● **WHAT TO PRODUCE**:
Should any entry include an image, skip the image and copy the entry exactly.

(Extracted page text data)
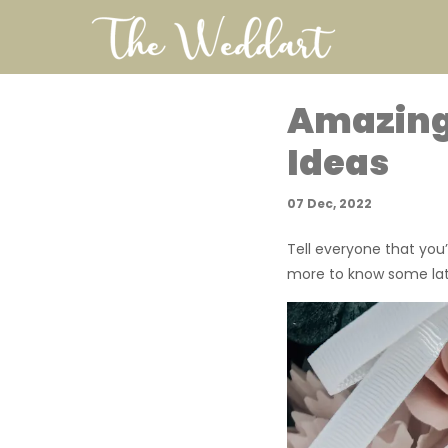
Amazing
Ideas
07 Dec, 2022
Tell everyone that you
more to know some late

● **EXERCISE SOLUTION**:
Amazing
Ideas
07 Dec, 2022
Tell everyone that you
more to know some late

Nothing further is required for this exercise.